The American Cancer Society reported this week that the cancer mortality rate in the U.S. has plunged nearly 30 percent since its peak in 1991, with the biggest annual decline occurring in 2017. Fewer Americans are smoking, which has reduced the incidence of lung cancer in particular. More Americans are also being diagnosed with cancer at earlier stages thanks to better tests and screening, increasing the odds of survival.

The five-year survival rate is now 98 percent for prostate cancer, 92 percent for melanoma and 90 percent for breast cancer. Between 2013 and 2017, the death rate for men with melanoma declined by a stunning 7.6 percent annually. Screening and treatment improvements also helped reduce the death rate for breast cancer by an average of 1.5 percent annually from 2008 to 2017.

Scientific understanding of cancer and its genetic determinants has advanced by leaps over the past decade. Personal DNA testing companies like 23andMe arm people with more information about their risk factors. Most women now know, for example, that mutations in the BRCA1 and BRCA2 genes increase the risk for breast and ovarian cancers.

Breakthrough therapies that harness a victim’s immune system have also increased survival rates by multiples over traditional treatments such as chemotherapy. That’s especially true for cancers with low survival rates such as metastatic melanoma and lung cancer.

But the drugs require enormous investment and therefore aren’t cheap once they’re approved by the Food and Drug Administration. The United Kingdom’s National Institute for Health and Care Excellence has rejected immunotherapies because they were too expensive, though it has had to relent in some cases after patient protests. Such government rationing and price controls on drugs are one major reason that countries with socialized medicine like the United Kingdom have lower cancer survival rates than the U.S. The age-adjusted cancer mortality rate is about 20 percent higher in the U.K and 10 percent higher in Canada and France than in the U.S. Survival rates for hard-to-treat cancers are also higher in the U.S. than in most countries with nationalized health systems.

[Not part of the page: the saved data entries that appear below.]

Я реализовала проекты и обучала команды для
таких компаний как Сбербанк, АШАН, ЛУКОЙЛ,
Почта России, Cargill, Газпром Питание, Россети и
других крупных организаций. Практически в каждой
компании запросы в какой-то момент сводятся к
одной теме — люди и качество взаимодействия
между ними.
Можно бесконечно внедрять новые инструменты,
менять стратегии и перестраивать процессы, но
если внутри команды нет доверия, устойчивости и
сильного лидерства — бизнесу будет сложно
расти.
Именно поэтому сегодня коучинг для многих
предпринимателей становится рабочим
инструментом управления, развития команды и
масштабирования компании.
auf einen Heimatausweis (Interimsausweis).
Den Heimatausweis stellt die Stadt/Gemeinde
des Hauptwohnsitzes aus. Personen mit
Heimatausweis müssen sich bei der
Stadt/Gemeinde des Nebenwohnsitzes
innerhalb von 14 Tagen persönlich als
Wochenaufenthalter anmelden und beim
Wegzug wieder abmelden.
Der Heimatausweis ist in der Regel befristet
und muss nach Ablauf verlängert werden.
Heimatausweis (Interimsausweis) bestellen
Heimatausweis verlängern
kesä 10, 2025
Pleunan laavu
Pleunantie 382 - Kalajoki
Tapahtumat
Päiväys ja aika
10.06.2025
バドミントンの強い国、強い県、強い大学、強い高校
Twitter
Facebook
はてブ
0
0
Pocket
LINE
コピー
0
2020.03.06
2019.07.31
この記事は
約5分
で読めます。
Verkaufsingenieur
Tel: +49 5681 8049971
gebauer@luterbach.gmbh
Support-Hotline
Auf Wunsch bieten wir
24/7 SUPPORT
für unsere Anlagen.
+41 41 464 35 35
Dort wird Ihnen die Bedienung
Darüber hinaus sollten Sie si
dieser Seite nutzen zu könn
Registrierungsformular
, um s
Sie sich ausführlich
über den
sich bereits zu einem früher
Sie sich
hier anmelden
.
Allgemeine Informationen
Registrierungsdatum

According to a study in the journal Lancet last year, an individual diagnosed with pancreatic cancer between 2010 and 2014 had nearly twice the likelihood of surviving five years in the U.S. than in the U.K. The five-year survival rate for brain cancer in the U.S. is 36.5 percent compared to 27.2 percent in France and 26.3 percent in the U.K. For stomach cancer the five-year survival rate is 33.1 percent in the U.S. compared to 26.7 percent in France and 20.7 percent in the U.K.

Diagnostic and treatment advances in the U.S. are also accelerating. Google’s artificial intelligence can now detect breast and lung cancers with better accuracy — meaning fewer false positives and negatives — than radiologists. AI systems are also enabling researchers to identify more genetic links and to personalize treatments.

Even the report’s gloomiest news has a silver lining. Death rates for liver cancer are rising faster than for other forms of the disease, but Hepatitis C drugs could greatly reduce the incidence and have come down 80 percent in price since 2014. It’s also worth highlighting that the disparity in cancer death rates between blacks and whites declined to 13 percent in 2017 from a peak of 33 percent in 1993.

Almost everyone knows someone who has been struck with cancer, and many have had bouts of their own. The good news is that the prognosis has never been better, and innovative drug therapies are a major reason.